Numerous dangers could beset a shell world, including many that already threaten our planet, such as the impact of large asteroids, but we could avoid some problems — volcanoes and earthquakes spring to mind — if we choose or build worlds without plate tectonics, and issues like solar flares would have little effect given the shielding the shell world’s inhabitants could rely on. A rupture in the shell would be a hazard, but a small shell world like Ceres would have a shallower gravity well than Earth and be less likely to draw in an asteroid. Moreover, any shell world would include the kind of planetary defense systems that a civilization capable of building the shell in the first place would be able to deploy. Shell maintenance, safety and improvement would doubtless be an ongoing project.

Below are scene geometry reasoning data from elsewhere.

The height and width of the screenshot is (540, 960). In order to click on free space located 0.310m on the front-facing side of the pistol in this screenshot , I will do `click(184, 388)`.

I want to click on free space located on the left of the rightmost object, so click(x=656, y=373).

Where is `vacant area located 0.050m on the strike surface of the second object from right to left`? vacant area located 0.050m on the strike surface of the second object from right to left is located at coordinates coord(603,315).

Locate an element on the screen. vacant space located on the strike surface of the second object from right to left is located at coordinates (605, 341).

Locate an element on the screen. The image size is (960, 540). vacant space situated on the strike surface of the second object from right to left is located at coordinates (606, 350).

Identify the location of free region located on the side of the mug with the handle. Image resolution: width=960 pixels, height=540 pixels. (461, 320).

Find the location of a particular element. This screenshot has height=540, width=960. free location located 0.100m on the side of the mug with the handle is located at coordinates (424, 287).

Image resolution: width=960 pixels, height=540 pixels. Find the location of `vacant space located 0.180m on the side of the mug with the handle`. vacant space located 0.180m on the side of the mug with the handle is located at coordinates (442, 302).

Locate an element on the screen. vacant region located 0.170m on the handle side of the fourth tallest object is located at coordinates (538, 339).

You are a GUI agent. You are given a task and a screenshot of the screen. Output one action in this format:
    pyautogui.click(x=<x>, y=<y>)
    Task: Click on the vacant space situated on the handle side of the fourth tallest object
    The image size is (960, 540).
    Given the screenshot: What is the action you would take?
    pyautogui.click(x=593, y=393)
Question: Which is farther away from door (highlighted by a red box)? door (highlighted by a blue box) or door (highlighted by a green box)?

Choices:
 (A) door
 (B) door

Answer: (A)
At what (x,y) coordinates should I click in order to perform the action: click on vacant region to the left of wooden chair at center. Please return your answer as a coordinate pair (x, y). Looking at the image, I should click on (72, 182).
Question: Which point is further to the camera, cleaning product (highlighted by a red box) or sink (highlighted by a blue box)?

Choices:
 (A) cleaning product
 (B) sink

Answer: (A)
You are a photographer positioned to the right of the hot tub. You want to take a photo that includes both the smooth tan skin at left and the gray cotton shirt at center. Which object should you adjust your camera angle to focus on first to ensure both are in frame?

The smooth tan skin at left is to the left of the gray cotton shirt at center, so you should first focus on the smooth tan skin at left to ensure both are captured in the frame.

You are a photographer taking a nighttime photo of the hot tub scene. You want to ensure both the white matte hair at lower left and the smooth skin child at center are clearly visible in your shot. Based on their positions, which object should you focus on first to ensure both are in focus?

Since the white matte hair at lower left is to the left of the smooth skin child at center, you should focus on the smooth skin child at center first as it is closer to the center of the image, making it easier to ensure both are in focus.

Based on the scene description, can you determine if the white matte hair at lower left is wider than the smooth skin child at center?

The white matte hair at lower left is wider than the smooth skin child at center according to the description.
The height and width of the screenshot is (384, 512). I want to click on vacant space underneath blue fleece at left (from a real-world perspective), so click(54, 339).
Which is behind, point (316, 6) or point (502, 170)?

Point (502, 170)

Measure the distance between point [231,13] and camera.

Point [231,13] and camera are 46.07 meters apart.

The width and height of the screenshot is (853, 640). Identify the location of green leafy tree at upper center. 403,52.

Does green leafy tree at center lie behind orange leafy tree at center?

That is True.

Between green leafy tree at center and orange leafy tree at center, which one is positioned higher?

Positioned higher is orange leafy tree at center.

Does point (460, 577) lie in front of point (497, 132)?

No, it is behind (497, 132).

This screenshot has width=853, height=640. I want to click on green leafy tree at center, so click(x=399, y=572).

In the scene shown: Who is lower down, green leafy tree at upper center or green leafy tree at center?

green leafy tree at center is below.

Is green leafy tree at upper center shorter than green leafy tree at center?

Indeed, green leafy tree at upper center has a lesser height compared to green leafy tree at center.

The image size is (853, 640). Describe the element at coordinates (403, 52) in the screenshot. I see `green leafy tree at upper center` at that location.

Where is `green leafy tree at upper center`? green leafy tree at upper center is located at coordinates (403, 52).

The paper works through one possible construction scenario involving the Moon and considers the massive amounts of energy required to move the needed terraforming materials (roughly one quadrillion tons), obviously requiring huge advances in energy production and space transportation. But it’s a fascinating vista, one that sees the creation of hanging cities on the underside of a shell that represents an area equal to four times the area of the United States. The surface of the re-made Moon can be tuned up to be as Earth-like as we choose to make it, the entire project taking hundreds and more likely thousands of years to see to completion.

The presence of hanging cities will diminish the required surface loading by inert material. Lighting would be artificial, with solar energy (assuming the shell world is near a star) powering up the lights, or power plants on the surface of the shell doing the job if the world were built in deep space. The paper argues that shell worlds all the way out to the Kuiper Belt could have an Earth-like insolation, ecology and diurnal cycle. And imagine this:

Existing electro-luminescent displays (ELD) only provide about 1-2 W/m2 of radiant energy in various colors from red to blue-green, but their state of the art (brightness, efficiency, cost) is rapidly advancing… Since ELD materials are presently available in all three primary colors and can be subdivided into addressable segments, we can imagine a pixelated ceiling of video wallpaper simulating the natural sky of Earth (clouds, sunsets, stars, etc.) or generating any arbitrary scene. The postindustrial motto “everything is media” means art can reach its fullest expression in the canvas of a shell world.

If we do become the Type II civilization capable of building such structures, we’ve not only opened up numerous worlds within our own system for colonization, but have also gained the experience needed for constructing stable generation ships for long-duration interstellar flight. And because shell worlds could be located anywhere a suitable moon or planet is found, we should consider the possibility that alien civilizations may already have constructed such worlds around red dwarf stars or even brown dwarfs, which may outnumber all other kinds of stars. The traditional concept of a habitable zone may not be the marker we’ve always assumed it to be, with prospects for SETI extending to worlds that would not before now have gained our attention.

The paper is Roy, Kennedy and Fields, “Shell Worlds: An Approach to Terraforming Moons, Small Planets and Plutoids,” JBIS Vol. 62 (2009), pp. 32-38. If you’re a science fiction writer in search of a setting, you must read this paper. I’ll also let everyone know when the Oak Ridge presentations become available online so you can see Robert Kennedy’s talk and slides.